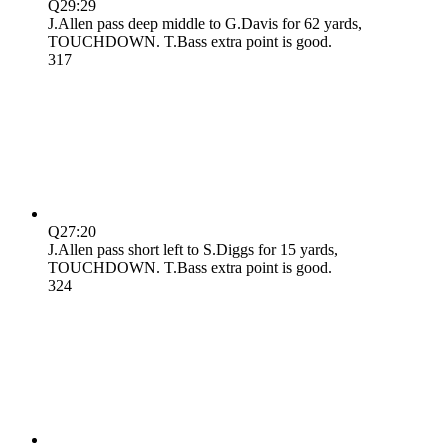
Q2
9:29
J.Allen pass deep middle to G.Davis for 62 yards,
TOUCHDOWN. T.Bass extra point is good.
3
17
Q2
7:20
J.Allen pass short left to S.Diggs for 15 yards,
TOUCHDOWN. T.Bass extra point is good.
3
24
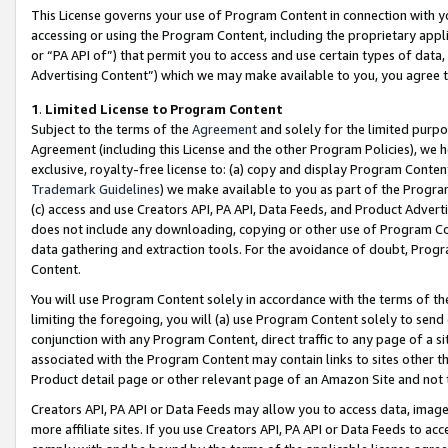
This License governs your use of Program Content in connection with yo
accessing or using the Program Content, including the proprietary appli
or “PA API of”) that permit you to access and use certain types of data
Advertising Content”) which we may make available to you, you agree t
1
.
Limited License to Program Content
Subject to the terms of the
Agreement
and solely for the limited purpo
Agreement (including this License and the other Program Policies), we 
exclusive, royalty-free license to: (a) copy and display Program Conten
Trademark Guidelines
) we make available to you as part of the Progra
(c) access and use Creators API, PA API, Data Feeds, and Product Adverti
does not include any downloading, copying or other use of Program Conte
data gathering and extraction tools. For the avoidance of doubt, Progr
Content.
You will use Program Content solely in accordance with the terms of t
limiting the foregoing, you will (a) use Program Content solely to send
conjunction with any Program Content, direct traffic to any page of a si
associated with the Program Content may contain links to sites other t
Product detail page or other relevant page of an Amazon Site and not 
Creators API, PA API or Data Feeds may allow you to access data, image
more affiliate sites. If you use Creators API, PA API or Data Feeds to ac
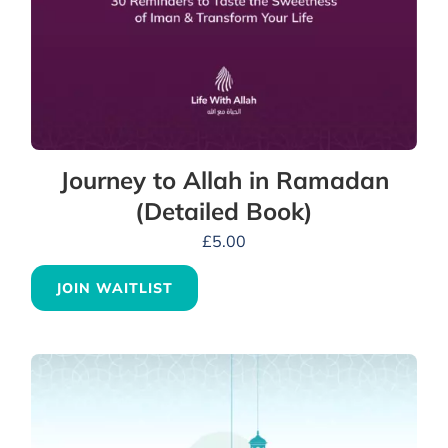
Journey to Allah in Ramadan
(Detailed Book)
£
5.00
JOIN WAITLIST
==*==
Considering only the material above, set down every line from the one with "limiting the foregoing, you" to the one with "Creators API, PA API or Data Feeds may", inclusive, exactly as written.

**Solution to this exercise:**
limiting the foregoing, you will (a) use Program Content solely to send
conjunction with any Program Content, direct traffic to any page of a si
associated with the Program Content may contain links to sites other t
Product detail page or other relevant page of an Amazon Site and not 
Creators API, PA API or Data Feeds may allow you to access data, image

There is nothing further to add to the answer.